À AFP, o professor de Administração Pública da Universidade Estadual Paulista (Unesp) Alvaro Martim Guedes concordou com as razões do veto.
“O item, como está na LDO, cria obrigações de pagamentos que ferem a lei. Não se pode fixar despesas sem a devida finalidade. Isso é ilegal”, explicou o professor.
Os motivos também foram corroborados pelo professor de Direito Financeiro e Tributário da Universidade Federal Fluminense (UFF) Paulo Corval:
“À vista da faceta técnica e jurídica, que também exige que a criação de despesa esteja devidamente fundada quanto ao seu custeio, andou bem o governo ao vetar a previsão inserta no meio do trâmite legislativo, com redação aberta e, em princípio, desconectada da política pública de saúde.”
Continuidade dos centros
Na justificativa do veto, o governo também alega que “a decisão não elimina a importante alocação de recursos para atendimento de pessoas com transtorno do espectro autista”, já que esta está determinada no inciso XXVI do artigo 12 da LDO.
O texto indica que “o Projeto de Lei Orçamentária de 2024, a respectiva Lei e os créditos adicionais discriminarão, em categorias de programação específicas”, os valores designados às “despesas com centros especializados no atendimento de pessoas com transtorno do espectro autista”.
Paulo Corval concorda, afirmando que “o gasto público nesta importante ação não está interditado pelo veto”.
Mas, para Felipe César Marques, professor do departamento de Administração Pública da Universidade do Estado de Santa Catarina (Udesc), a explicação do governo de que o atendimento destas pessoas estaria garantido pelo inciso XXVI do artigo 12 é “parcialmente correta”.
“Me parece que o texto aprovado da LDO, isoladamente, também não garante o funcionamento das instituições.

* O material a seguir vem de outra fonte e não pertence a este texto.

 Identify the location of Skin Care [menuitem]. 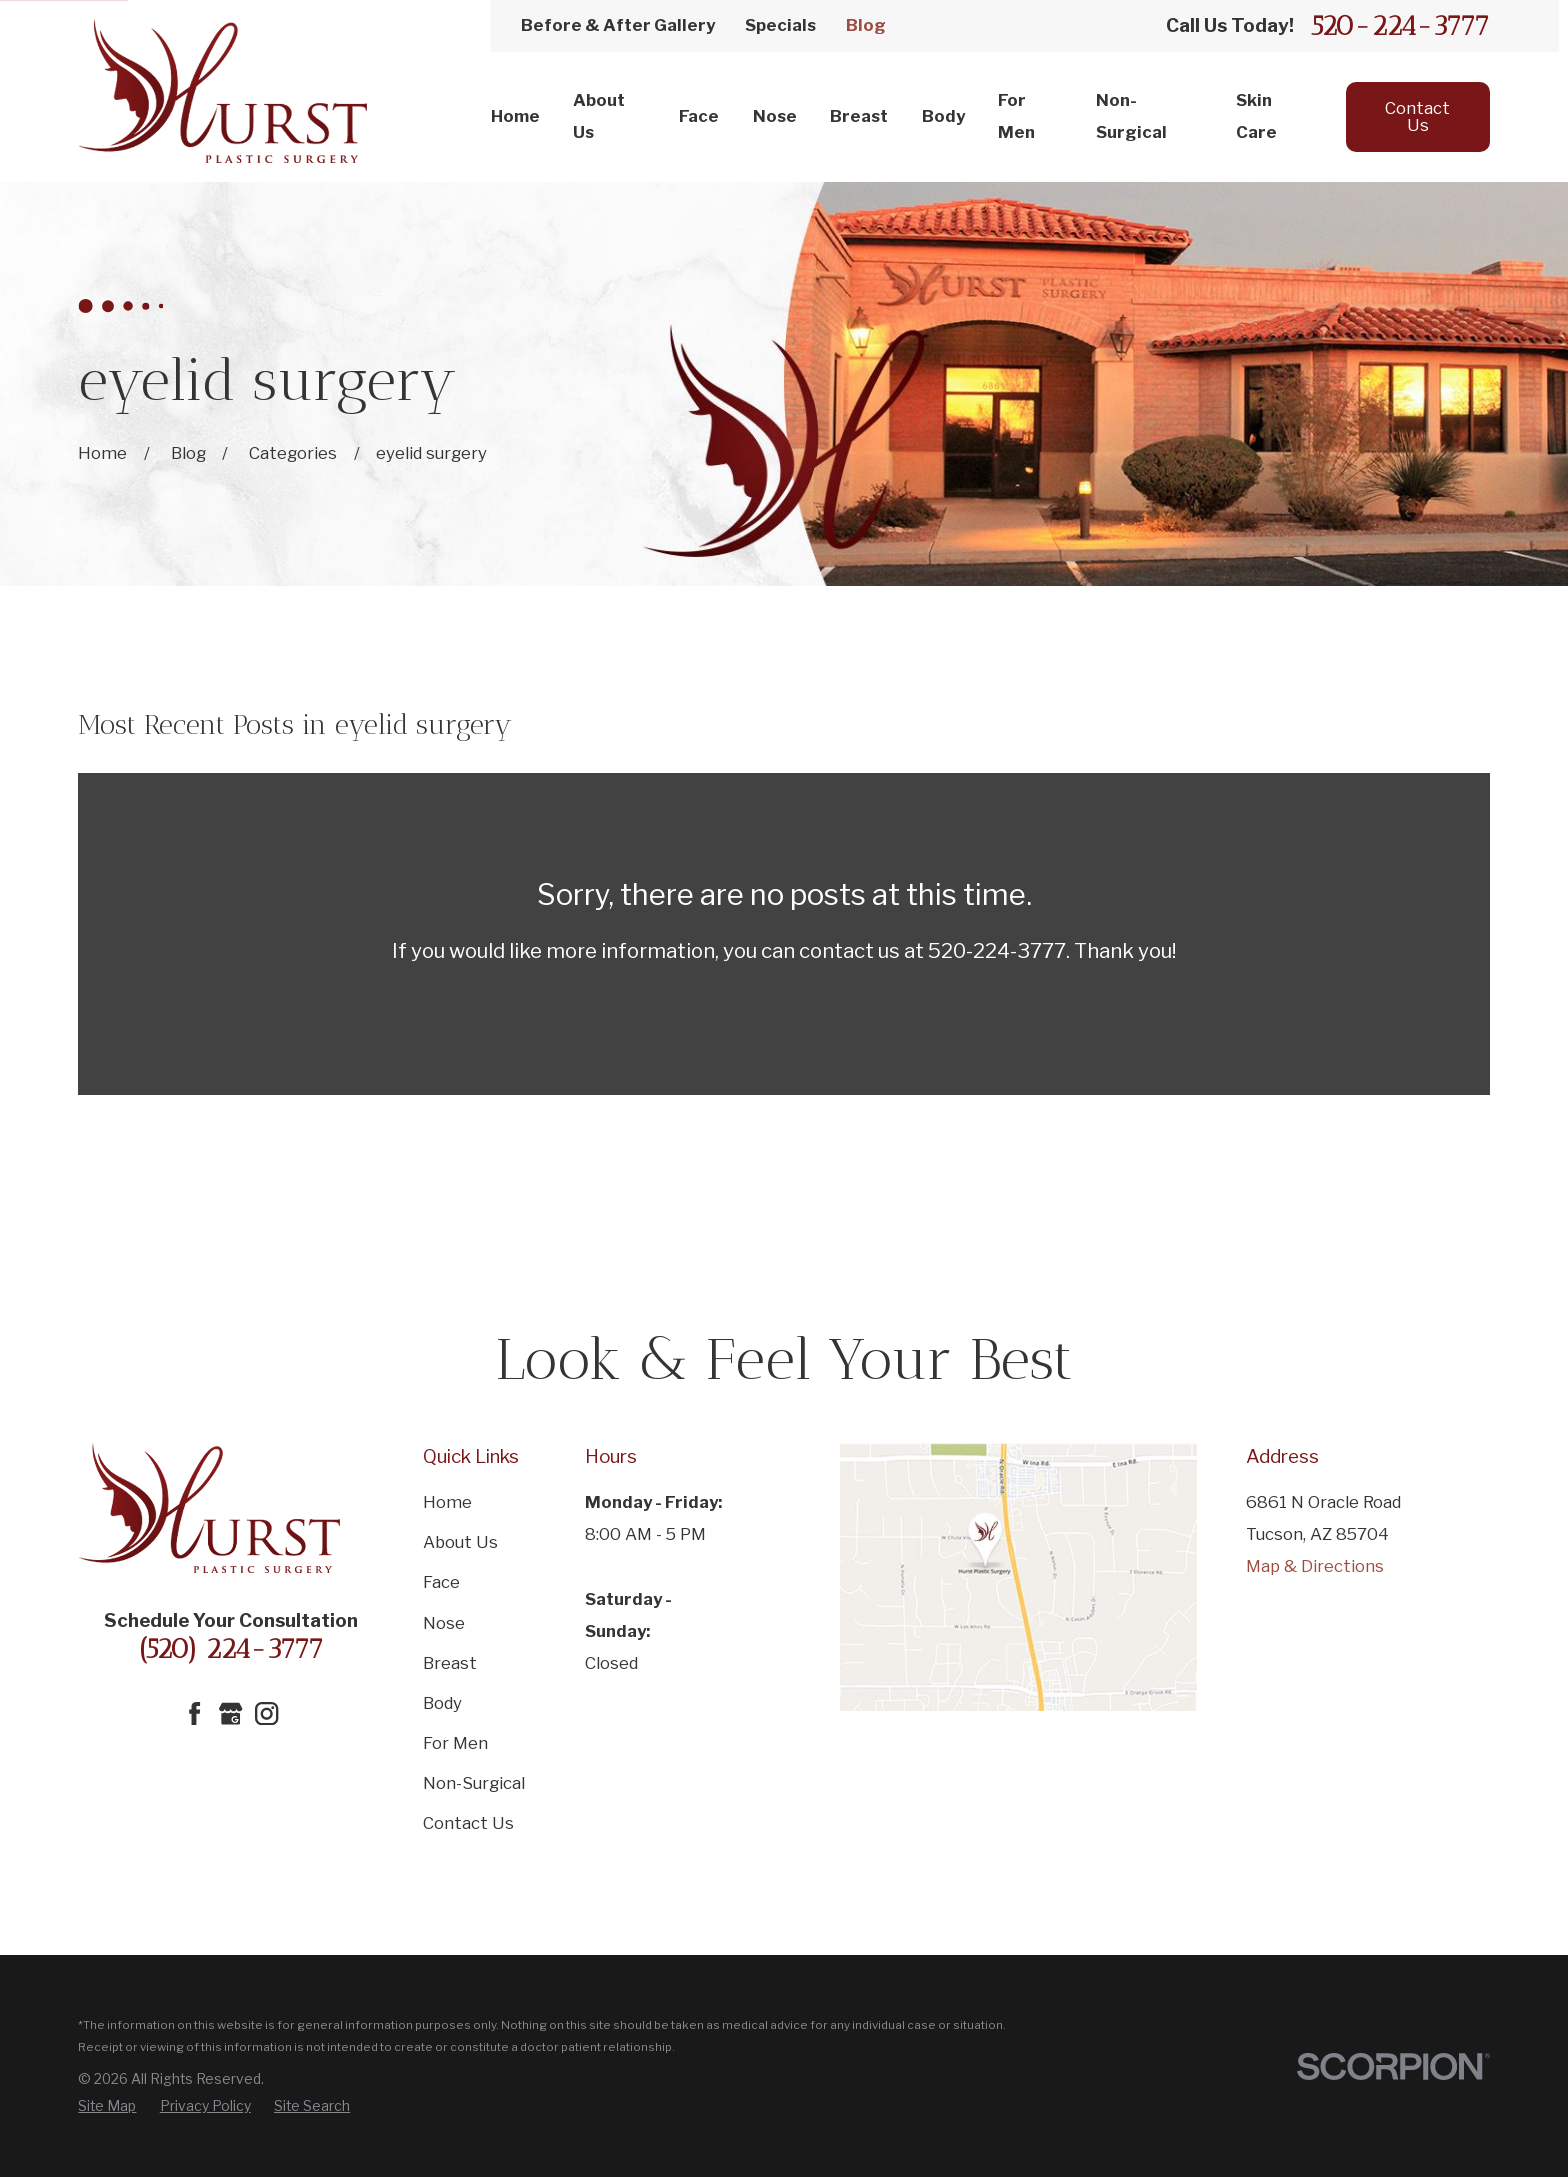 (1256, 116).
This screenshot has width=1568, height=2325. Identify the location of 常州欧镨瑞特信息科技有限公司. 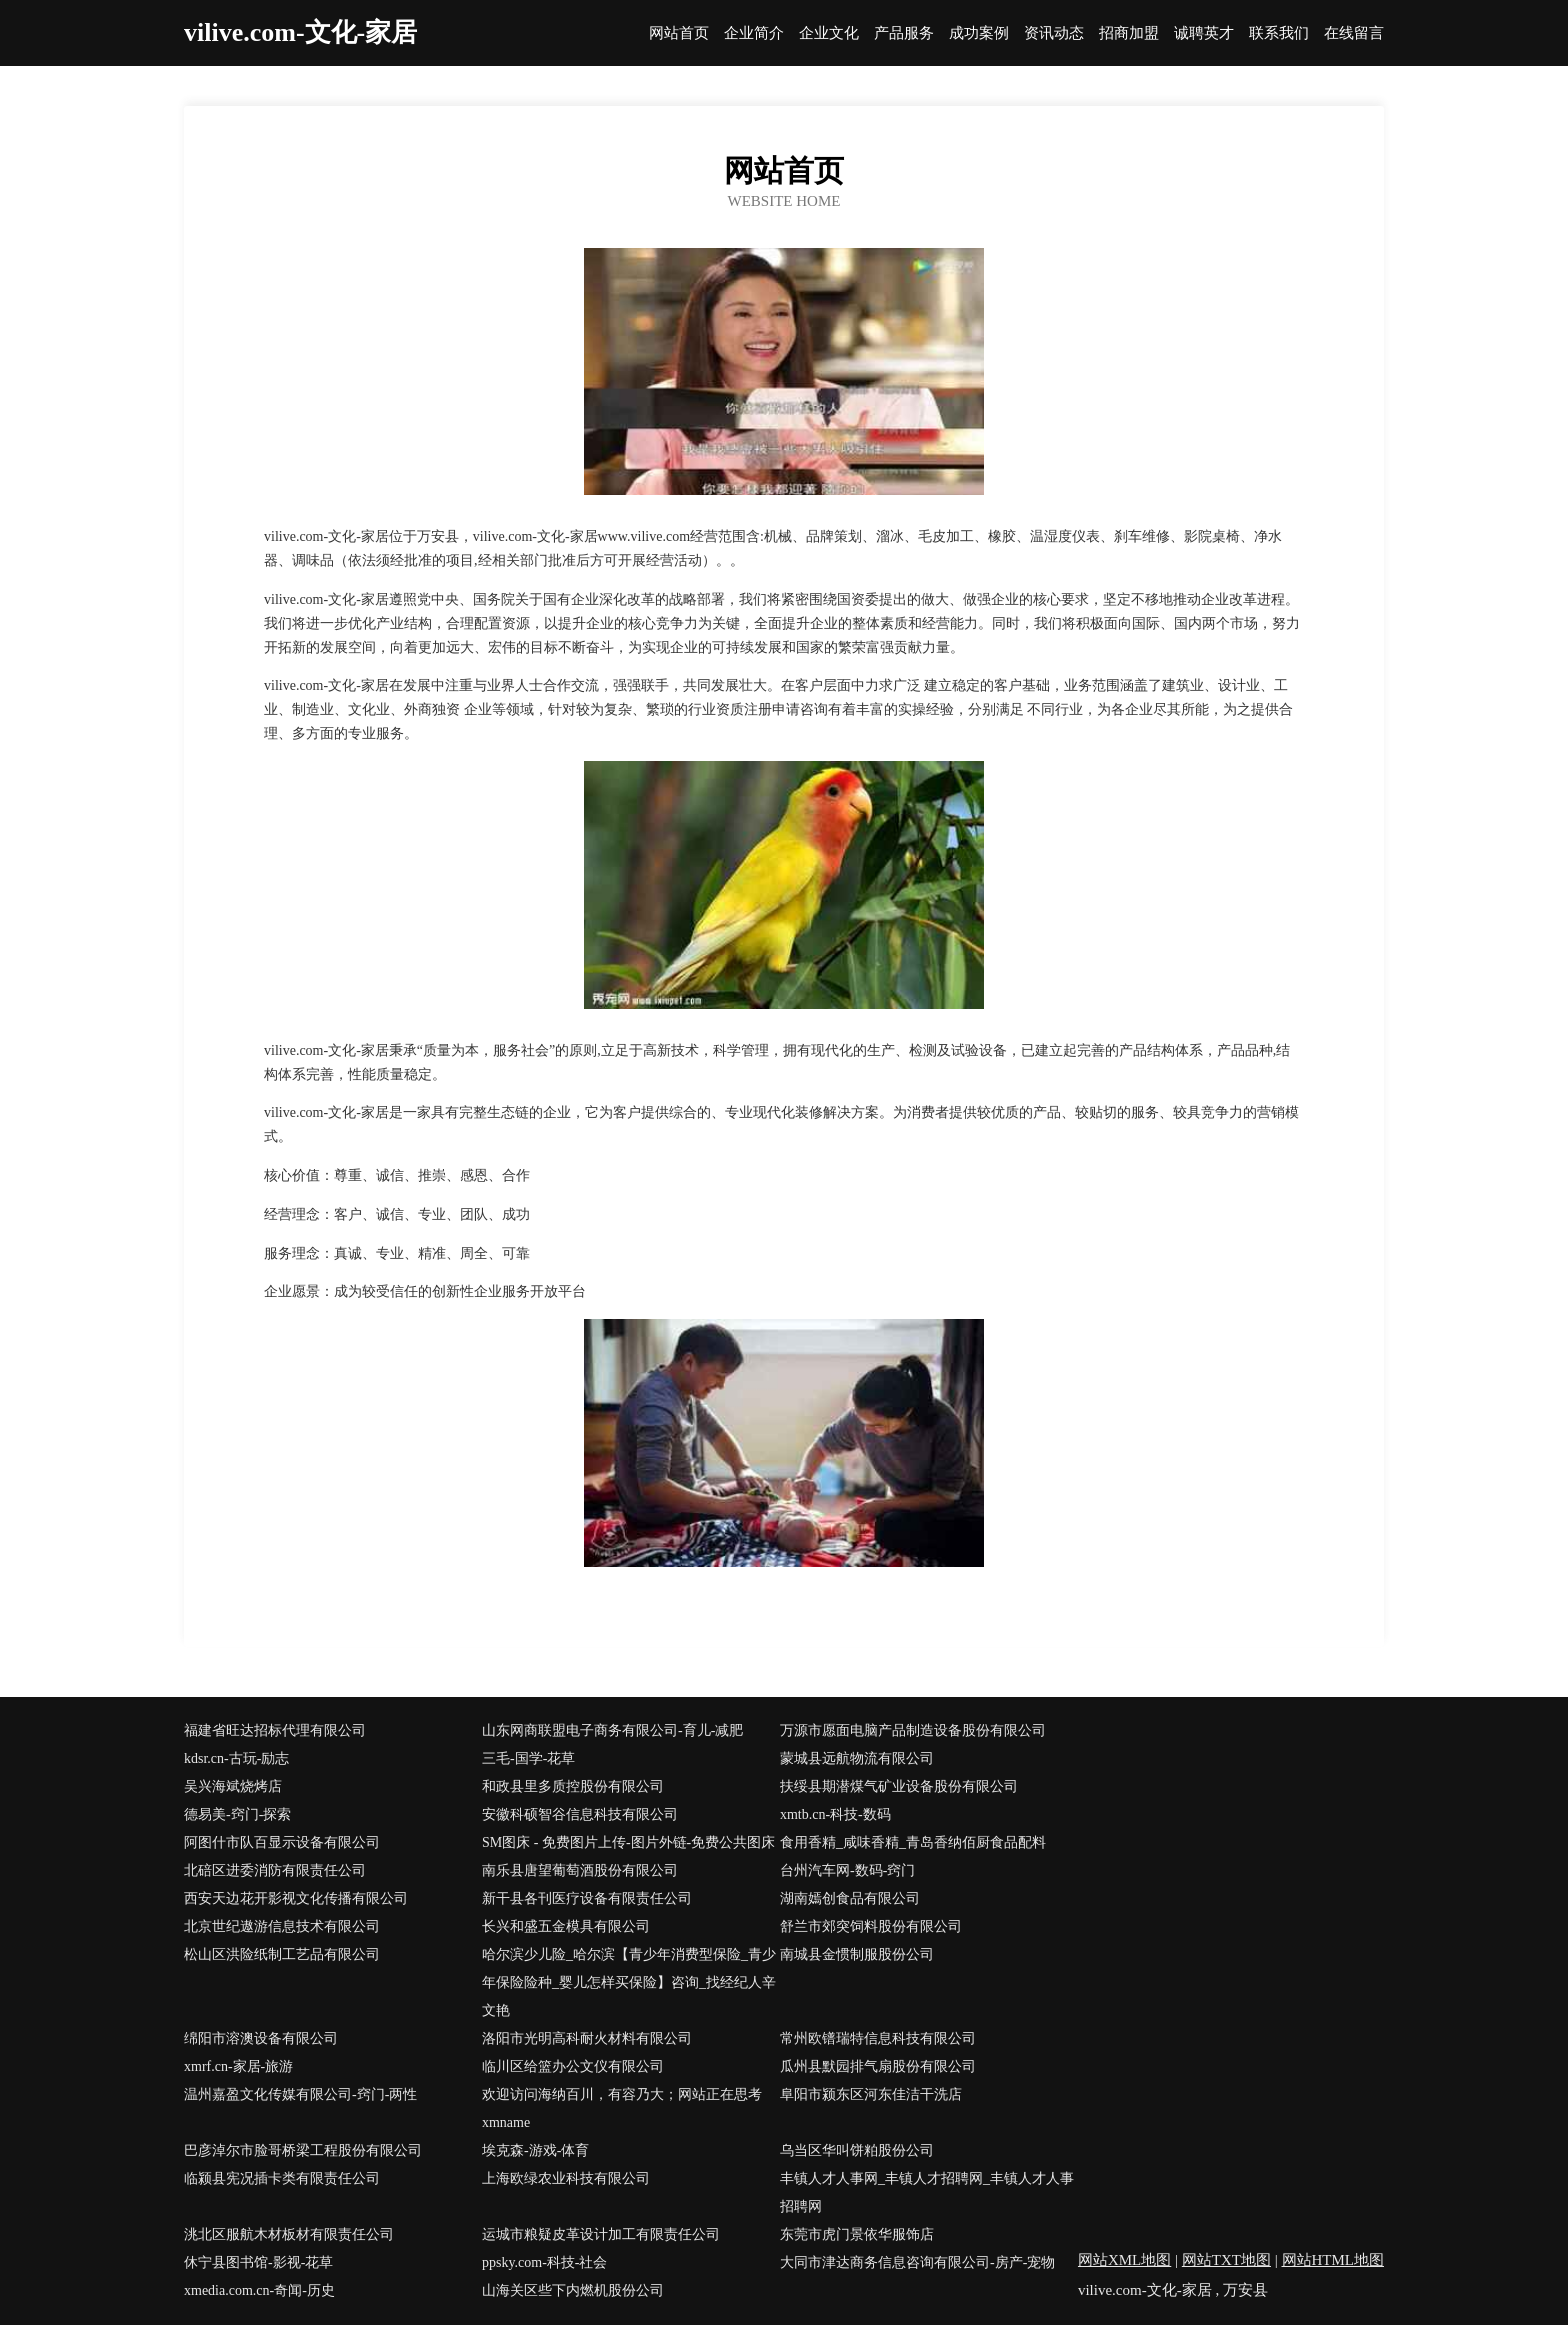 (878, 2038).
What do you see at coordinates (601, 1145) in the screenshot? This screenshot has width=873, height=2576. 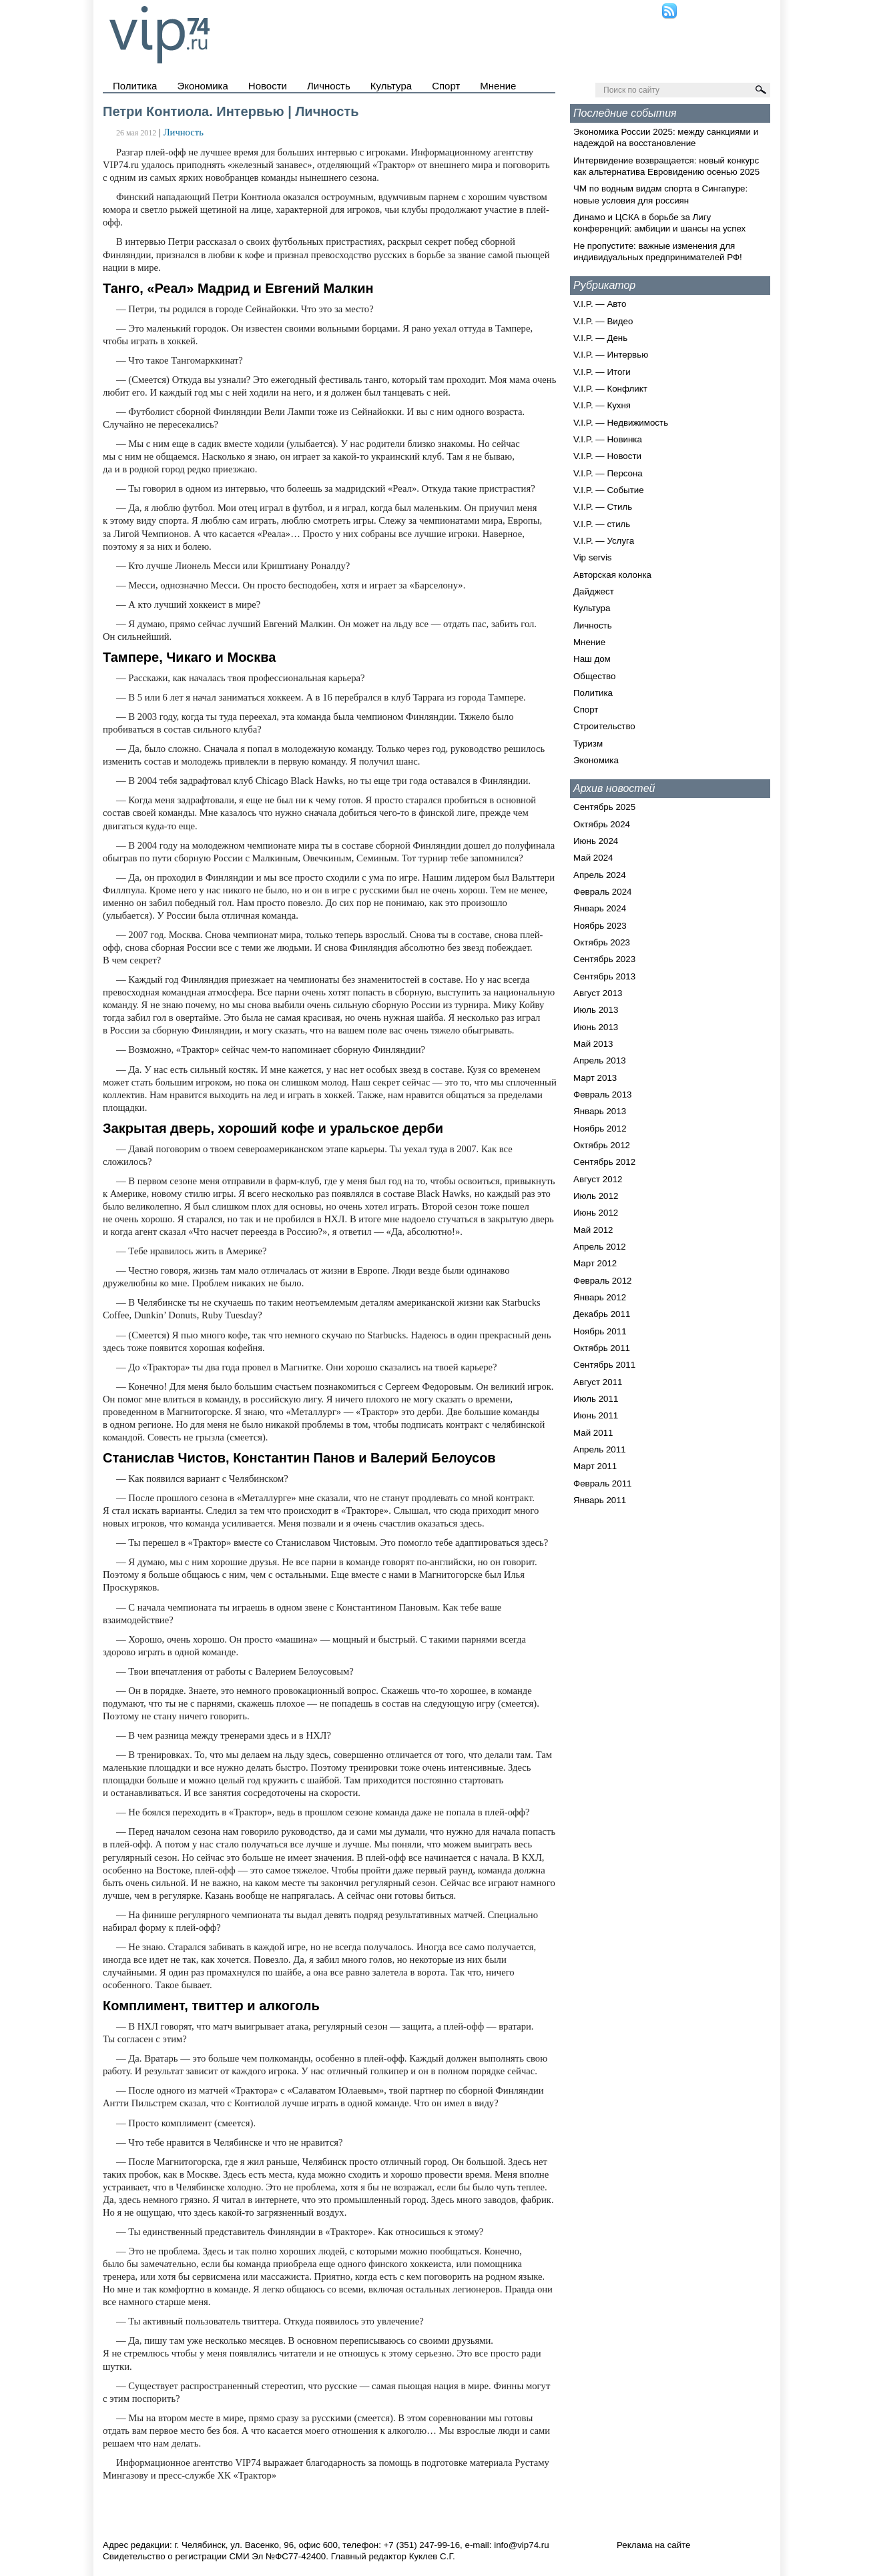 I see `Октябрь 2012` at bounding box center [601, 1145].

O artigo 12 meramente determina que haja um detalhamento próprio no orçamento para as despesas autorizadas com centros especializados no atendimento de pessoas com transtorno do espectro autista”, assinalou o docente.
O especialista apontou que, no orçamento aprovado para 2024, a determinação está atendida na programação de despesa chamada “Estruturação de unidades de atenção especializada em saúde à pessoa com deficiência e à criança com TEA”, que consta no Volume IV dos Anexos da Lei Orçamentária Anual, com orçamento de quase R$ 100 milhões.
Mas, destacou, a despesa em questão tem “classificação RP 2”, o que significa, segundo a própria LDO, “tratar-se de uma despesa não obrigatória”.
“Por ora, as redes de defesa que atuaram na inserção dessa regra no curso do processo da LDO devem acompanhar e fiscalizar a política pública prometida, pois ela não depende do que foi vetado para se tornar realidade”, concluiu Corval.